XMUT103
Assignment 4: Analysing and Measuring Sets, Binary Trees, Sorting and lambdas

days Due 23 May , 19 pm

right Download the zip file and unpack it.

⚠️ Remember to adhere to the Programming Style Guide.

To submit

  • Report.pdf
  • MorseCode.java
  • EarthquakeSorter.java and Earthquake.java
⚠️ Important Instructions
  • Do not rename the provided template files. This is important for the submission system to recognize your files correctly.
  • You must use the provided template file and not remove or change the setupGUI and main methods. This ensures that the tutors can mark your work.
  • Make sure all your files compile correctly before submitting. Files that do not compile may result in a zero mark for that question.
  • To submit your assignment, use this link.

Part 1: Analysing and Measuring Sets (Weight: 15%)

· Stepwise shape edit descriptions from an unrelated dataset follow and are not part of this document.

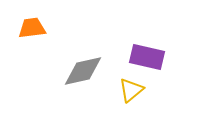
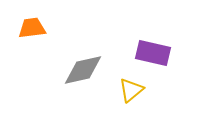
purple rectangle: moved 6 px right, 4 px up
gray diamond: moved 1 px up
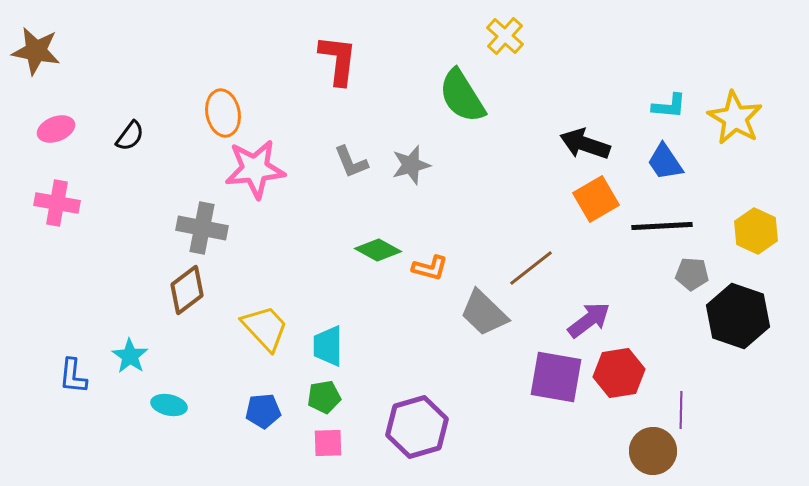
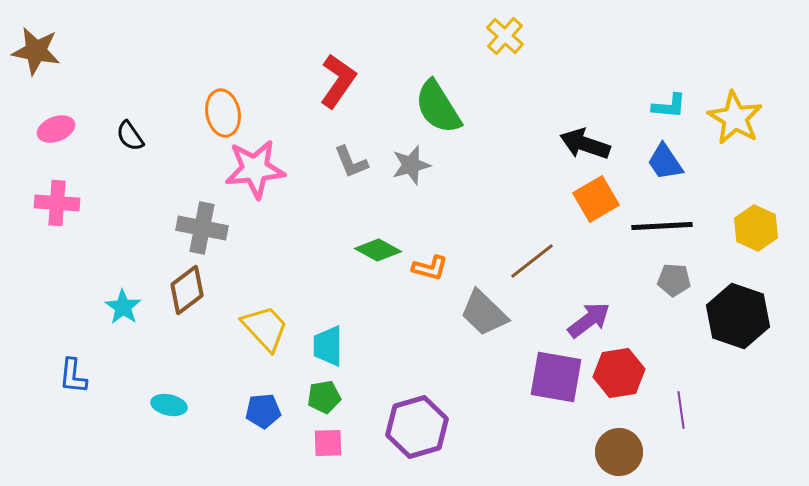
red L-shape: moved 21 px down; rotated 28 degrees clockwise
green semicircle: moved 24 px left, 11 px down
black semicircle: rotated 108 degrees clockwise
pink cross: rotated 6 degrees counterclockwise
yellow hexagon: moved 3 px up
brown line: moved 1 px right, 7 px up
gray pentagon: moved 18 px left, 6 px down
cyan star: moved 7 px left, 49 px up
purple line: rotated 9 degrees counterclockwise
brown circle: moved 34 px left, 1 px down
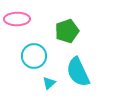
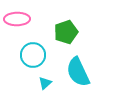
green pentagon: moved 1 px left, 1 px down
cyan circle: moved 1 px left, 1 px up
cyan triangle: moved 4 px left
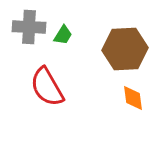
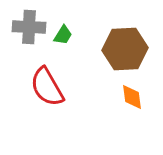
orange diamond: moved 1 px left, 1 px up
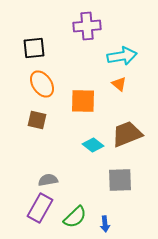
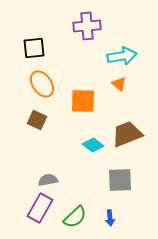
brown square: rotated 12 degrees clockwise
blue arrow: moved 5 px right, 6 px up
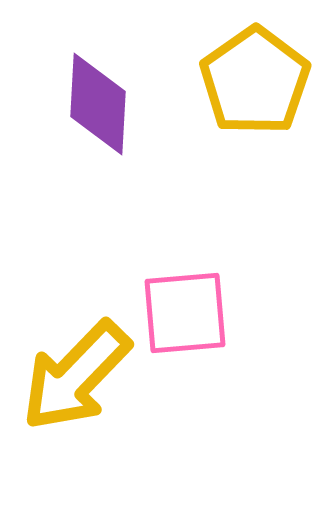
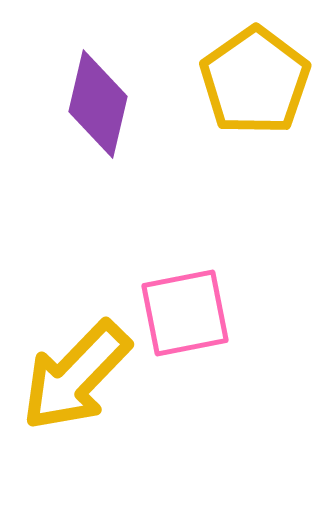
purple diamond: rotated 10 degrees clockwise
pink square: rotated 6 degrees counterclockwise
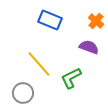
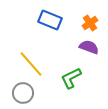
orange cross: moved 6 px left, 2 px down; rotated 14 degrees clockwise
yellow line: moved 8 px left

This question is about measuring the costs of finding the number of unique words in a given file of words. We use three different types of collections (ArrayList, HashSet, and TreeSet) and compare their efficiency.

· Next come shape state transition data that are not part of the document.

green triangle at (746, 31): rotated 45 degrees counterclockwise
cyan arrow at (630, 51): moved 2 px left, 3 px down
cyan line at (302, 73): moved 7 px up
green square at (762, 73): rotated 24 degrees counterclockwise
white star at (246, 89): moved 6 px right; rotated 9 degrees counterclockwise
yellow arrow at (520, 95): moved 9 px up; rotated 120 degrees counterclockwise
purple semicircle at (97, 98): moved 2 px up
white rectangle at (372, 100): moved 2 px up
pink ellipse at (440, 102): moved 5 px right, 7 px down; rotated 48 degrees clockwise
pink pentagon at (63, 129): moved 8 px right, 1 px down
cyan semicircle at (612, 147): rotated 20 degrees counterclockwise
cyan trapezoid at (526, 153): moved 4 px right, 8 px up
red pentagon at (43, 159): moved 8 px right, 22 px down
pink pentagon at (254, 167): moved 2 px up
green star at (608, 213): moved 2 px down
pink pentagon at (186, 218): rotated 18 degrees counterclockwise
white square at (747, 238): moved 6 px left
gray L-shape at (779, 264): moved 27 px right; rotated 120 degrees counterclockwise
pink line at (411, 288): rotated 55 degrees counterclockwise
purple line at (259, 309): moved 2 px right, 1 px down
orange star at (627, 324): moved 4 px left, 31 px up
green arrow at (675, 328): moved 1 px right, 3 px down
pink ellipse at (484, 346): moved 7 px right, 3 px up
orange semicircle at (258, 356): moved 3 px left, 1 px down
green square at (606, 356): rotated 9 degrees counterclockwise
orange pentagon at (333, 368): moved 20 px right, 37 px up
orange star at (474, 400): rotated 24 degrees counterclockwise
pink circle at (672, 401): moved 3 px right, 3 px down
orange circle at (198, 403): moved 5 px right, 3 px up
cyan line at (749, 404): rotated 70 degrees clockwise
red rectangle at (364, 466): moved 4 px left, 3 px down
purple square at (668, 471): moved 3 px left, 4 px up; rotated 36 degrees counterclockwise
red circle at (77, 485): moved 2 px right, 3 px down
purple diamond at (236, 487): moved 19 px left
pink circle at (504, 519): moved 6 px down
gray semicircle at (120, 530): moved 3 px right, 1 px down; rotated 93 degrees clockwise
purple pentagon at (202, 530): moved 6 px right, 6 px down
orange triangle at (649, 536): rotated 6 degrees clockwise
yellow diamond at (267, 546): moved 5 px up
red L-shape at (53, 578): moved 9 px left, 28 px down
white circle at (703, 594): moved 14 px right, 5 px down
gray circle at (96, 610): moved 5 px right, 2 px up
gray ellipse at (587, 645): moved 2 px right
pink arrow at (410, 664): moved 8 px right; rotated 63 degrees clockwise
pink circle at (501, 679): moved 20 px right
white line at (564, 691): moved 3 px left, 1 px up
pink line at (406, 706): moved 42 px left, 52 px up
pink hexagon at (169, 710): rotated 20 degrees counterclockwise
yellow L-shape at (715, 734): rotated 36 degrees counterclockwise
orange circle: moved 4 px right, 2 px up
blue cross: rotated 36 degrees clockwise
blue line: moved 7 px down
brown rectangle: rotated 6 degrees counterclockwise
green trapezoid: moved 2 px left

The file VocabularyMeasure.java includes methods that measure how long it takes to find the number of unique words for each of these three collection types. Each method takes a filename as a parameter, so you can try different numbers of words.

right Read and understand the code in VocabularyMeasure.java. right Run the tests by pressing the All button. This will run all methods (analyseList, analyseHSet, analyseTSet) on all files. right Write a brief report (submit as Report.pdf) that includes: a. An analysis of the costs for each collection using O(...) notation. a. A graph comparing all three collections (ArrayList, HashSet, TreeSet) as the number of words increases. Put number of words on the x-axis and time in seconds on the y-axis. This will let you see how each collection performs compared to the others. a. Document your conclusions in the report, explaining what you observed and how you arrived at them.

(a): ArrayList

If you used an ArrayList with n items, what would be the cost? (Express the cost in Big-O notation in terms of n).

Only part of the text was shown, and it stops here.